No fue así. De hecho, cuando me llegó el turno de intervenir no tuve tiempo más que de decir “Buenos días…”. En ese momento, uno de los participantes, como activado por un resorte, me espetó a la cara una cordial frase de bienvenida, que cito textualmente: “Sí, buenos días, buenos días, llevamos desde las ocho de la mañana con los “muchas gracias” y los “buenos días”. Pues que sepas que si no me lo hubiera ordenado mi jefe, que es ése -señaló a otro participante-, a buenas horas iba a estar yo escuchando tus buenos días”.

Me quedé petrificado, no esperaba una actitud tan áspera, y mucho menos cuando ni siquiera había comenzado a facilitar el encuentro.

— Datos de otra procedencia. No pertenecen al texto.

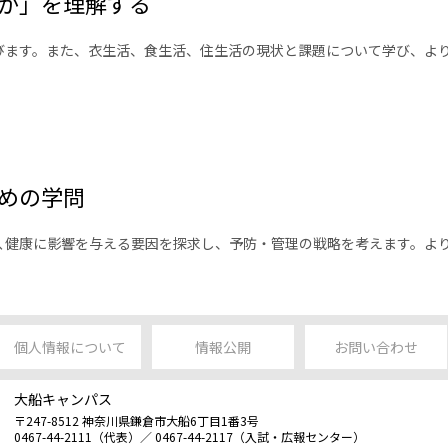
か」を理解する
びます。また、衣生活、食生活、住生活の現状と課題について学び、よ
めの学問
ど､健康に影響を与える要因を探求し、予防・管理の戦略を考えます。よ
個人情報について
情報公開
お問い合わせ
大船キャンパス
〒247-8512 神奈川県鎌倉市大船6丁目1番3号
0467-44-2111（代表）／ 0467-44-2117（入試・広報センター）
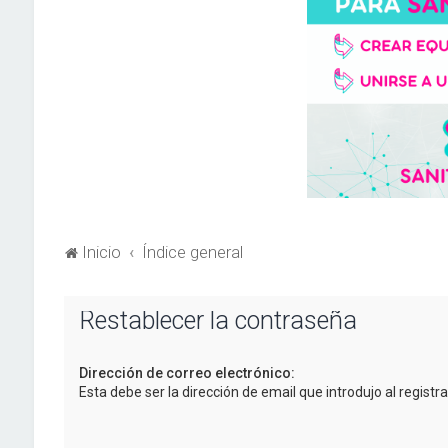
Inicio
Índice general
Restablecer la contraseña
Dirección de correo electrónico:
Esta debe ser la dirección de email que introdujo al registra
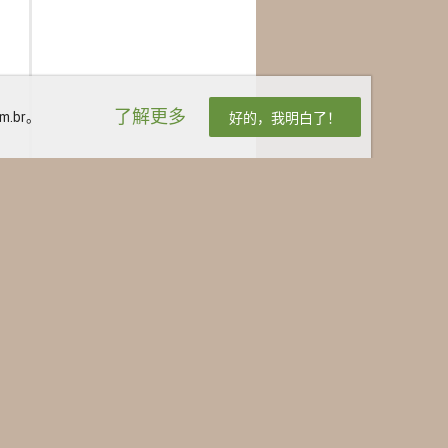
了解更多
.br。
好的，我明白了！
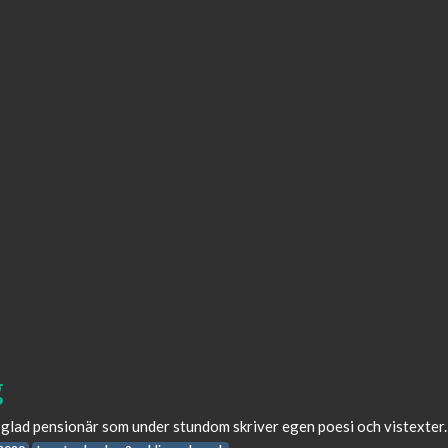
g
 glad pensionär som under stundom skriver egen poesi och vistexter.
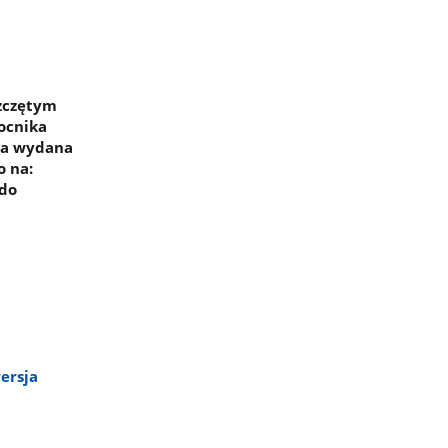
zczętym
ocnika
ała wydana
o na:
 do
ersja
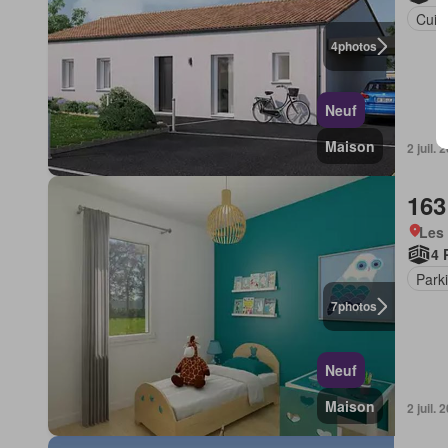
Cuis
4
photos
Neuf
Maison
2 juil
163
Les 
4 
Park
7
photos
Neuf
Maison
2 juil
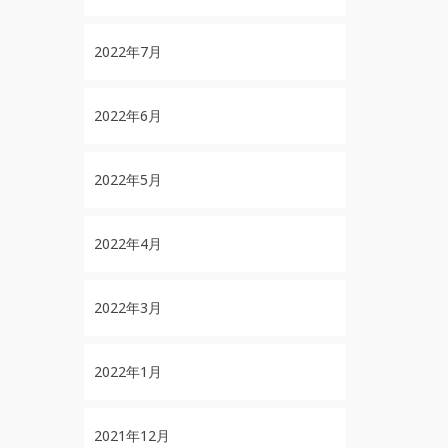
2022年7月
2022年6月
2022年5月
2022年4月
2022年3月
2022年1月
2021年12月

Ante mi asombro y la cortés petición de una explicación de su comportamiento, el participante mostró nuevamente la peor de sus caras y me respondió con otro improperio, más grosero aún -si cabe- que el primero. Invitado a irse si el taller no era de su interés, decidió quedarse por el carácter supuestamente obligatorio del evento.

Ni que decir tiene que, a partir de ese momento, el clima emocional en el que se desarrolló el encuentro dejó mucho que desear. Creo que fui capaz de salvar la situación con profesionalidad y oficio, pero evidentemente no fue el taller de mi vida, y, aunque nuestro sujeto no volvió a decir nada a lo largo del mismo, su actitud me hizo reflexionar mucho en ese momento, y también después. ¿Qué había hecho yo mal? ¿Por qué alguien que no me conoce había actuado de una forma tan sumamente grosera cuando mi única intención era ser cordial y ayudarle a tener influencia en la estrategia de la empresa? ¿Qué haría diferente de volverme a encontrar la misma situación? ¿Cuándo podría ocurrir de nuevo?…

Ignoro qué pasaba por la cabeza de ese hombre, pero, como las personas no suelen ser tan preventivamente desafiantes por naturaleza, parece obvio que estaba defendiéndose de algo que le había sucedido en la empresa con anterioridad, y de lo que yo no era nada más que la cara visible… o el trasero más fácil de patear en ese momento. Y precisamente eso hizo, independientemente de mi intención ayudadora.

La situación fue superada, digerida e interiorizada. Pero ¡qué duro resulta a veces aprender! Aún me duele el final de la espalda.


2- NO IMPORTA CUÁNTAS VECES HAYAS HECHO ALGO. LA SORPRESA PUEDE SALTAR EN CUALQUIER MOMENTO.

El presente aprendizaje lo obtuve a partir de un golpe mientras conducía mi moto. Si bien cualquier accidente de moto es potencialmente grave, éste sólo tuvo consecuencias físicas en el frontal del vehículo y en mi ritmo cardíaco, que debió llegar a 180 pulsaciones por minuto. Afortunadamente, nada más.